A vida seguiu, fiquei a semana inteira pensando naquilo. No sábado recebi novo convite dos meus amigos. Eles iriam novamente á aquele lugar para consumirem mais. Dessa vez sabendo das reais sensações daquilo, consumi juntamente com as cervejas. A sensação fora mais extasiante ainda, inexplicável. Resultado; acabei viciando.

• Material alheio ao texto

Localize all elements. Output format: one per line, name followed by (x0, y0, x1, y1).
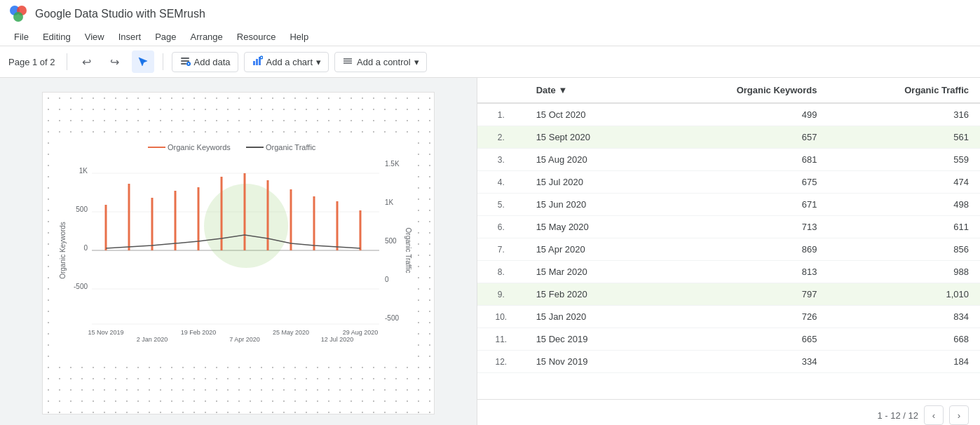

O tempo foi passando e eu fui consumindo cada vez. Primeiramente só ia a aquele lugar onde consumi nas primeiras vezes, pois diziam ser o melhor. Mas com o tempo descobri outros fornecedores, onde o produto era melhor, em maior quantidade e por um preço mais módico. Se antes eram somente aos sábados, percebi que existiam bons motivos para se consumir no domingos, quartas e quintas. As sextas também acabaram se tornando um excelente dia para consumir. No final das contas, não consumia somente nas segundas e terças. Percebi que o consumo aliado com outras coisas, me dava um prazer ainda maior. A sensação era a melhor possível.

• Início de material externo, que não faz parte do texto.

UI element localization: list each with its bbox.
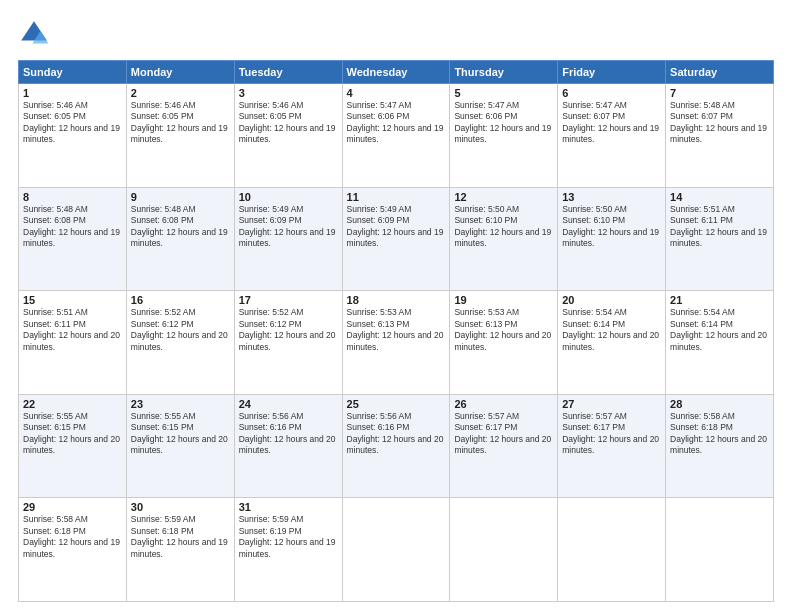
calendar-header-row: SundayMondayTuesdayWednesdayThursdayFrid… [19,61,774,84]
calendar-cell: 11Sunrise: 5:49 AMSunset: 6:09 PMDayligh… [342,187,450,291]
day-info: Sunrise: 5:50 AMSunset: 6:10 PMDaylight:… [562,204,661,250]
day-info: Sunrise: 5:53 AMSunset: 6:13 PMDaylight:… [454,307,553,353]
day-number: 5 [454,87,553,99]
day-number: 18 [347,294,446,306]
day-number: 6 [562,87,661,99]
calendar-week-2: 8Sunrise: 5:48 AMSunset: 6:08 PMDaylight… [19,187,774,291]
day-number: 1 [23,87,122,99]
day-number: 15 [23,294,122,306]
day-info: Sunrise: 5:59 AMSunset: 6:19 PMDaylight:… [239,514,338,560]
day-number: 13 [562,191,661,203]
calendar-cell: 14Sunrise: 5:51 AMSunset: 6:11 PMDayligh… [666,187,774,291]
day-info: Sunrise: 5:53 AMSunset: 6:13 PMDaylight:… [347,307,446,353]
calendar-cell: 25Sunrise: 5:56 AMSunset: 6:16 PMDayligh… [342,394,450,498]
day-info: Sunrise: 5:47 AMSunset: 6:06 PMDaylight:… [454,100,553,146]
day-info: Sunrise: 5:56 AMSunset: 6:16 PMDaylight:… [239,411,338,457]
day-info: Sunrise: 5:48 AMSunset: 6:08 PMDaylight:… [131,204,230,250]
calendar-cell: 24Sunrise: 5:56 AMSunset: 6:16 PMDayligh… [234,394,342,498]
calendar-cell: 21Sunrise: 5:54 AMSunset: 6:14 PMDayligh… [666,291,774,395]
day-number: 26 [454,398,553,410]
calendar-cell: 10Sunrise: 5:49 AMSunset: 6:09 PMDayligh… [234,187,342,291]
day-info: Sunrise: 5:54 AMSunset: 6:14 PMDaylight:… [670,307,769,353]
logo-icon [18,18,50,50]
calendar-cell: 30Sunrise: 5:59 AMSunset: 6:18 PMDayligh… [126,498,234,602]
day-number: 11 [347,191,446,203]
calendar-cell: 22Sunrise: 5:55 AMSunset: 6:15 PMDayligh… [19,394,127,498]
day-info: Sunrise: 5:56 AMSunset: 6:16 PMDaylight:… [347,411,446,457]
day-number: 7 [670,87,769,99]
day-number: 30 [131,501,230,513]
day-header-saturday: Saturday [666,61,774,84]
day-number: 23 [131,398,230,410]
day-info: Sunrise: 5:51 AMSunset: 6:11 PMDaylight:… [23,307,122,353]
calendar-cell: 18Sunrise: 5:53 AMSunset: 6:13 PMDayligh… [342,291,450,395]
day-number: 14 [670,191,769,203]
logo [18,18,56,50]
header [18,18,774,50]
calendar-week-4: 22Sunrise: 5:55 AMSunset: 6:15 PMDayligh… [19,394,774,498]
day-number: 31 [239,501,338,513]
day-header-monday: Monday [126,61,234,84]
day-number: 12 [454,191,553,203]
calendar-cell: 20Sunrise: 5:54 AMSunset: 6:14 PMDayligh… [558,291,666,395]
calendar-week-3: 15Sunrise: 5:51 AMSunset: 6:11 PMDayligh… [19,291,774,395]
day-number: 24 [239,398,338,410]
day-info: Sunrise: 5:51 AMSunset: 6:11 PMDaylight:… [670,204,769,250]
calendar-cell: 17Sunrise: 5:52 AMSunset: 6:12 PMDayligh… [234,291,342,395]
day-number: 29 [23,501,122,513]
day-number: 16 [131,294,230,306]
day-number: 19 [454,294,553,306]
calendar-cell [666,498,774,602]
day-number: 21 [670,294,769,306]
calendar-cell: 29Sunrise: 5:58 AMSunset: 6:18 PMDayligh… [19,498,127,602]
calendar-cell: 1Sunrise: 5:46 AMSunset: 6:05 PMDaylight… [19,84,127,188]
day-info: Sunrise: 5:55 AMSunset: 6:15 PMDaylight:… [23,411,122,457]
day-number: 10 [239,191,338,203]
day-number: 27 [562,398,661,410]
calendar-cell [342,498,450,602]
day-header-friday: Friday [558,61,666,84]
day-header-sunday: Sunday [19,61,127,84]
calendar-cell: 26Sunrise: 5:57 AMSunset: 6:17 PMDayligh… [450,394,558,498]
calendar-cell: 5Sunrise: 5:47 AMSunset: 6:06 PMDaylight… [450,84,558,188]
calendar-cell: 2Sunrise: 5:46 AMSunset: 6:05 PMDaylight… [126,84,234,188]
calendar-cell: 19Sunrise: 5:53 AMSunset: 6:13 PMDayligh… [450,291,558,395]
calendar-cell: 8Sunrise: 5:48 AMSunset: 6:08 PMDaylight… [19,187,127,291]
day-number: 22 [23,398,122,410]
day-info: Sunrise: 5:54 AMSunset: 6:14 PMDaylight:… [562,307,661,353]
day-number: 2 [131,87,230,99]
day-number: 4 [347,87,446,99]
calendar-cell [450,498,558,602]
day-info: Sunrise: 5:49 AMSunset: 6:09 PMDaylight:… [347,204,446,250]
calendar-cell: 31Sunrise: 5:59 AMSunset: 6:19 PMDayligh… [234,498,342,602]
day-info: Sunrise: 5:46 AMSunset: 6:05 PMDaylight:… [23,100,122,146]
day-info: Sunrise: 5:52 AMSunset: 6:12 PMDaylight:… [131,307,230,353]
day-header-tuesday: Tuesday [234,61,342,84]
day-info: Sunrise: 5:55 AMSunset: 6:15 PMDaylight:… [131,411,230,457]
calendar-cell: 15Sunrise: 5:51 AMSunset: 6:11 PMDayligh… [19,291,127,395]
calendar-cell: 13Sunrise: 5:50 AMSunset: 6:10 PMDayligh… [558,187,666,291]
day-info: Sunrise: 5:49 AMSunset: 6:09 PMDaylight:… [239,204,338,250]
day-info: Sunrise: 5:58 AMSunset: 6:18 PMDaylight:… [670,411,769,457]
day-number: 25 [347,398,446,410]
day-info: Sunrise: 5:52 AMSunset: 6:12 PMDaylight:… [239,307,338,353]
day-info: Sunrise: 5:48 AMSunset: 6:08 PMDaylight:… [23,204,122,250]
calendar-cell: 3Sunrise: 5:46 AMSunset: 6:05 PMDaylight… [234,84,342,188]
day-number: 28 [670,398,769,410]
day-info: Sunrise: 5:47 AMSunset: 6:07 PMDaylight:… [562,100,661,146]
day-info: Sunrise: 5:57 AMSunset: 6:17 PMDaylight:… [454,411,553,457]
calendar-cell: 12Sunrise: 5:50 AMSunset: 6:10 PMDayligh… [450,187,558,291]
calendar-cell: 9Sunrise: 5:48 AMSunset: 6:08 PMDaylight… [126,187,234,291]
day-info: Sunrise: 5:47 AMSunset: 6:06 PMDaylight:… [347,100,446,146]
calendar-week-5: 29Sunrise: 5:58 AMSunset: 6:18 PMDayligh… [19,498,774,602]
day-info: Sunrise: 5:50 AMSunset: 6:10 PMDaylight:… [454,204,553,250]
day-info: Sunrise: 5:46 AMSunset: 6:05 PMDaylight:… [131,100,230,146]
day-header-thursday: Thursday [450,61,558,84]
calendar-cell: 27Sunrise: 5:57 AMSunset: 6:17 PMDayligh… [558,394,666,498]
day-info: Sunrise: 5:48 AMSunset: 6:07 PMDaylight:… [670,100,769,146]
calendar-cell: 4Sunrise: 5:47 AMSunset: 6:06 PMDaylight… [342,84,450,188]
calendar-week-1: 1Sunrise: 5:46 AMSunset: 6:05 PMDaylight… [19,84,774,188]
calendar-cell: 7Sunrise: 5:48 AMSunset: 6:07 PMDaylight… [666,84,774,188]
day-number: 20 [562,294,661,306]
day-info: Sunrise: 5:58 AMSunset: 6:18 PMDaylight:… [23,514,122,560]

Não havia mais como negar. Aquilo havia tomado conta de mim. E hoje em dia não consigo mais conviver sem. Claro, consegui utilizar quantidades menores, descobri e acabei experimentando outras coisas que tinham um efeito parecido em certo ponto, mas que, eram mais caras e causavam estragos maiores. Muitas pessoas não gostam de consumir. Acham que é uma coisa ruim, sem graça. Mas não sabem o que estão perdendo. Eu, já não mais me vejo como um não-consumidor. Isso realmente tomou conta de mim. Agora só me resta saber aonde isso irá me levar e até aonde conseguirei continuar com essa vida.

Sou um viciado e ponto. Não tenho vergonha disso, se não, eu não iria vir aqui me expor deste jeito. Só que por vezes me pego pensando o porquê de ter iniciado com isso. Por que em sã consciência eu fui experimentar aquilo aquela noite. A maldita hora que fui me viciar naqueles benditos AMENDOINS SALGADOS...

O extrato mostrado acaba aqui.